Task item ▸ When a line in the records contains the string "Unternehmen", copy that line.

Entries shown ▸
--------------------------------

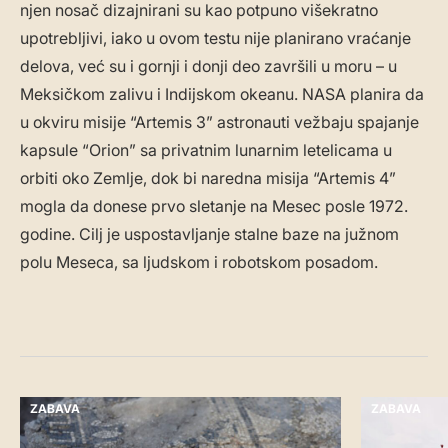
njen nosač dizajnirani su kao potpuno višekratno
upotrebljivi, iako u ovom testu nije planirano vraćanje
delova, već su i gornji i donji deo završili u moru – u
Meksičkom zalivu i Indijskom okeanu. NASA planira da
u okviru misije “Artemis 3” astronauti vežbaju spajanje
kapsule “Orion” sa privatnim lunarnim letelicama u
orbiti oko Zemlje, dok bi naredna misija “Artemis 4”
mogla da donese prvo sletanje na Mesec posle 1972.
godine. Cilj je uspostavljanje stalne baze na južnom
polu Meseca, sa ljudskom i robotskom posadom.
ZABAVA
ZABAVA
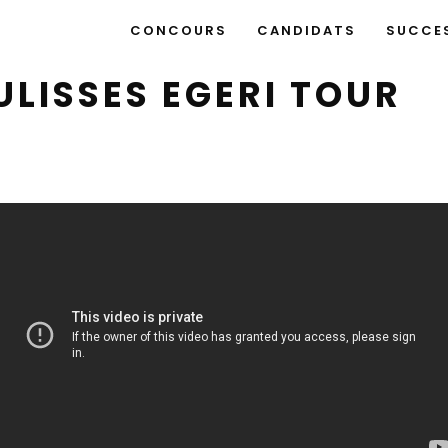
CONCOURS
CANDIDATS
SUCCE
LISSES EGERI TOUR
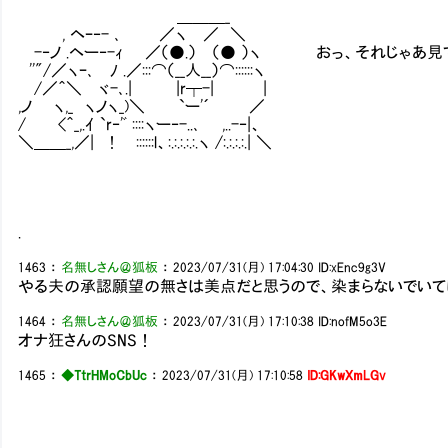
＿＿＿_
, ヘｰ‐- ､ ／ヽ ／ ＼
-‐ノ .ヘー‐-ｨ ／（●.） （● ）ヽ おっ、それじゃあ
''"/／ヽｰ､ ﾉ .／:::⌒（__人__）⌒::::::ヽ
/／＾＼ ヾ-､.| |r┬-| |
,ノ ヽ,_ ヽノヽ_)＼ `ー'´ ／
/ <＾_,.ｲ `r‐'ﾞ ::::ヽー‐-..､ ,..-‐|、
＼＿＿_,／| ! ::::::l、:.:.:.:.:.ヽ /:.:.:.:.| ＼
.
1463
：
名無しさん＠狐板
：
2023/07/31(月) 17:04:30
ID:xEnc9g3V
やる夫の承認願望の無さは美点だと思うので、染まらないでいて
1464
：
名無しさん＠狐板
：
2023/07/31(月) 17:10:38
ID:nofM5o3E
オナ狂さんのSNS！
1465
：
◆TtrHMoCbUc
：
2023/07/31(月) 17:10:58
ID:GKwXmLGv
――――――――――――――――――――――――――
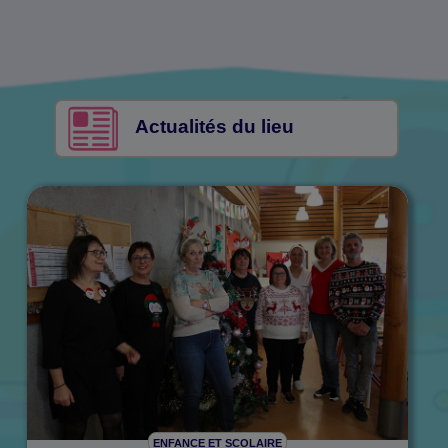
Actualités du lieu
ENFANCE ET SCOLAIRE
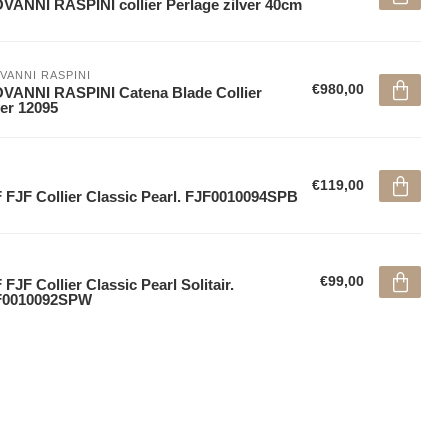
VANNI RASPINI collier Perlage zilver 40cm
VANNI RASPINI
€980,00
VANNI RASPINI Catena Blade Collier
ver 12095
€119,00
 FJF Collier Classic Pearl. FJF0010094SPB
€99,00
 FJF Collier Classic Pearl Solitair.
F0010092SPW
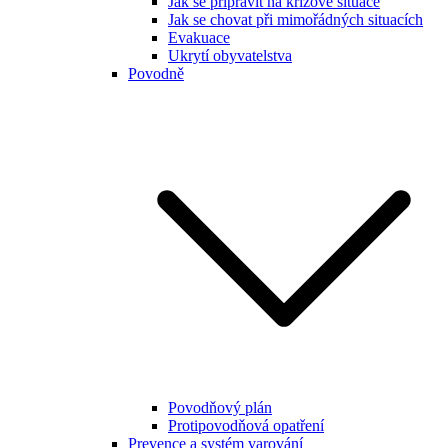
Jak se připravit na krizové situace
Jak se chovat při mimořádných situacích
Evakuace
Ukrytí obyvatelstva
Povodně
Povodňový plán
Protipovodňová opatření
Prevence a systém varování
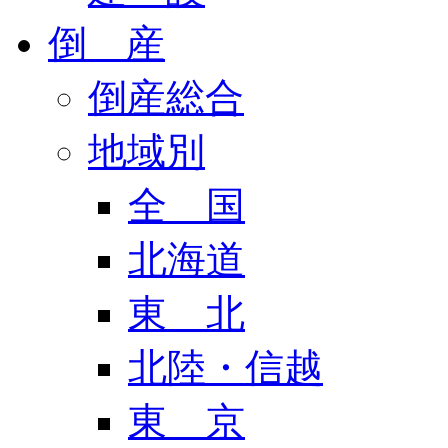
倒 産
倒産総合
地域別
全 国
北海道
東 北
北陸・信越
東 京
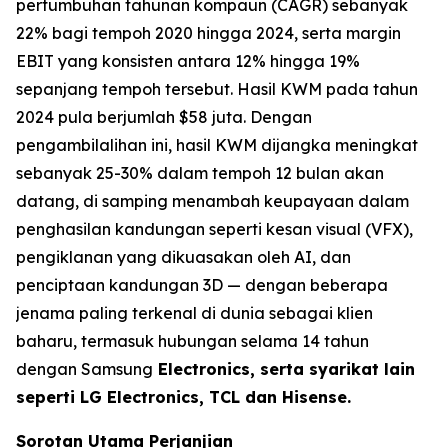
pertumbuhan tahunan kompaun (CAGR) sebanyak
22% bagi tempoh 2020 hingga 2024, serta margin
EBIT yang konsisten antara 12% hingga 19%
sepanjang tempoh tersebut. Hasil KWM pada tahun
2024 pula berjumlah $58 juta. Dengan
pengambilalihan ini, hasil KWM dijangka meningkat
sebanyak 25-30% dalam tempoh 12 bulan akan
datang, di samping menambah keupayaan dalam
penghasilan kandungan seperti kesan visual (VFX),
pengiklanan yang dikuasakan oleh AI, dan
penciptaan kandungan 3D — dengan beberapa
jenama paling terkenal di dunia sebagai klien
baharu, termasuk hubungan selama 14 tahun
dengan Samsung
Electronics, serta syarikat lain
seperti LG Electronics, TCL dan Hisense.
Sorotan Utama Perjanjian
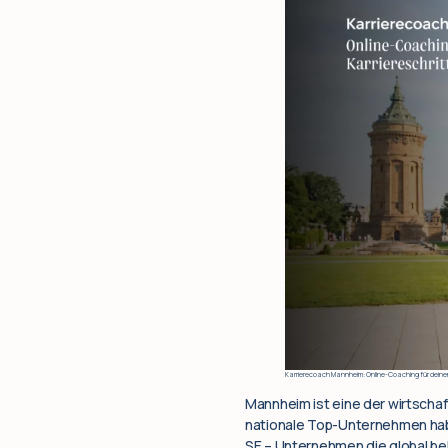
Karrierecoach Mannheim: Online-Coaching für deine
Mannheim ist eine der wirtschaf
nationale Top-Unternehmen haben
SE – Unternehmen die global b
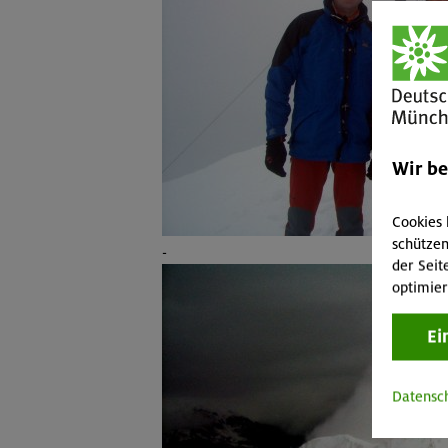
Wir b
Cookies 
schützen
-
der Seit
optimier
Ei
Datensc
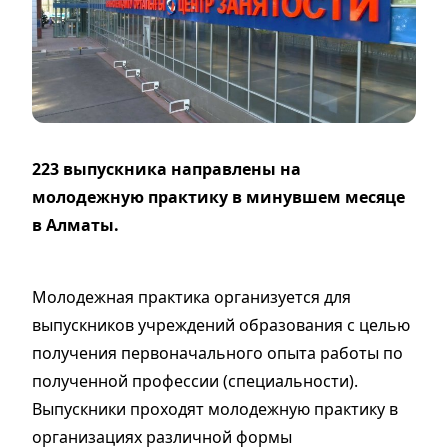
223 выпускника направлены на
молодежную практику в минувшем месяце
в Алматы.
Молодежная практика организуется для
выпускников учреждений образования с целью
получения первоначального опыта работы по
полученной профессии (специальности).
Выпускники проходят молодежную практику в
организациях различной формы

--------------------------------

Written response ▸
nationale Top-Unternehmen haben
SE – Unternehmen die global b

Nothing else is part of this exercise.